Therewith Jack seized one luckless arm, whilst Phil held fast the other, so between them the “lady” was certainly assisted to rise, with good will, if not exactly with courtesy!

“And now we’ll conclude this entertainment,” said Jack, “with a new kind of _rock-it_” and with a significant wink at Phil, they set to work to shake Andrew backwards and forwards between them, till every tooth in his head must have trembled in its socket.

And all the time they sang loudly in his ears, to a tune of their own, the offending chorus of Di’s song.

Though Andrew was a year older, and much taller than Jack, and “twice as fat as both he and Phil put together,” as his cousins always assured him, the treatment received at their hands so far cowed him, that once released, he slunk away without a word.

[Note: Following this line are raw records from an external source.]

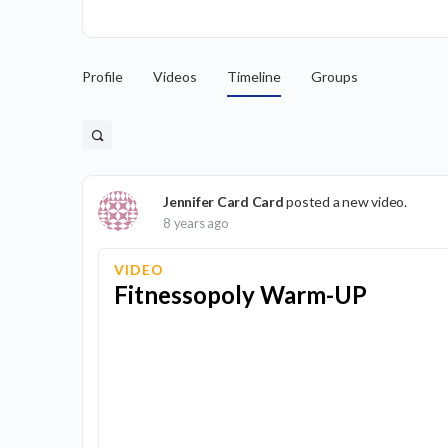
Profile
Videos
Timeline
Groups
Jennifer Card Card
posted a new video.
8 years ago
VIDEO
Fitnessopoly Warm-UP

But, coward as he was, he could not resist the temptation of pinching Marygold’s arm viciously as he passed behind her.

“Oh! oh! he did pinch me hard,” she cried, with a very pink face and quivering lips. She would have spilt her blood to avenge any injury inflicted upon Hubert, but she struck no blow to avenge her own. “You are a werry mean boy,” she said, “but p’raps you can’t help it, for I heard Ruth say that you seemed a poor house-lamb sort of young gentleman.”

Possibly this withering remark hit Andrew harder than her small fists could have done.

Phil and Jack greeted this statement with a roar of approving laughter, which Andrew, happily, did not see fit to resent.

Clearly his recent chastisement had made him, _temporarily_, a wiser, as well as a sadder boy.